**What the task asks**
The answer must be an exact copy of the lines from the one holding "En tanto que las familias con" through the final line of the entries, and nothing else.

- - -

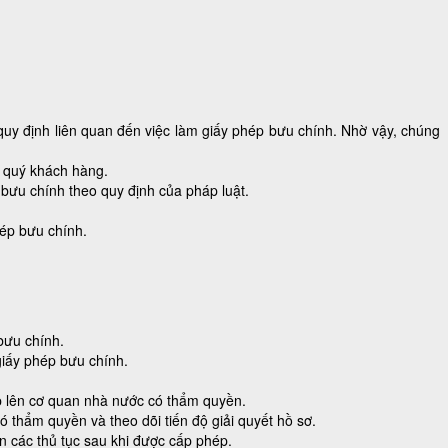
quy định liên quan đến việc làm giấy phép bưu chính. Nhờ vậy, chúng
o quý khách hàng.
 bưu chính theo quy định của pháp luật.
hép bưu chính.
bưu chính.
giấy phép bưu chính.
p lên cơ quan nhà nước có thẩm quyền.
 thẩm quyền và theo dõi tiến độ giải quyết hồ sơ.
 các thủ tục sau khi được cấp phép.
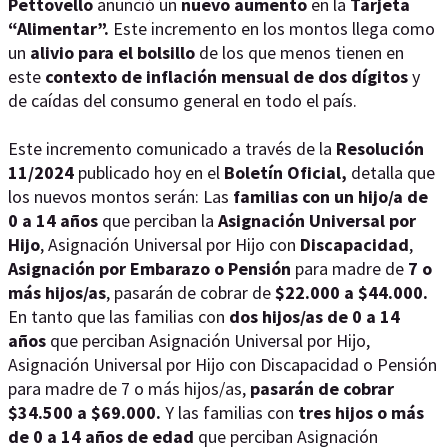
Pettovello
anunció un
nuevo aumento
en la
Tarjeta
“Alimentar”.
Este incremento en los montos llega como
un
alivio para el bolsillo
de los que menos tienen en
este
contexto de inflación mensual de dos dígitos
y
de caídas del consumo general en todo el país.
Este incremento comunicado a través de la
Resolución
11/2024
publicado hoy en el
Boletín Oficial,
detalla que
los nuevos montos serán: Las
familias con un hijo/a de
0 a 14 años
que perciban la
Asignación Universal por
Hijo
, Asignación Universal por Hijo con
Discapacidad
,
Asignación por Embarazo o Pensión
para madre de
7 o
más hijos/as
, pasarán de cobrar de
$22.000 a $44.000.
En tanto que las familias con
dos hijos/as de 0 a 14
años
que perciban Asignación Universal por Hijo,
Asignación Universal por Hijo con Discapacidad o Pensión
para madre de 7 o más hijos/as,
pasarán de cobrar
$34.500 a $69.000.
Y las familias con
tres hijos o más
de 0 a 14 años de edad
que perciban Asignación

- - -

**Task answer**
En tanto que las familias con
dos hijos/as de 0 a 14
años
que perciban Asignación Universal por Hijo,
Asignación Universal por Hijo con Discapacidad o Pensión
para madre de 7 o más hijos/as,
pasarán de cobrar
$34.500 a $69.000.
Y las familias con
tres hijos o más
de 0 a 14 años de edad
que perciban Asignación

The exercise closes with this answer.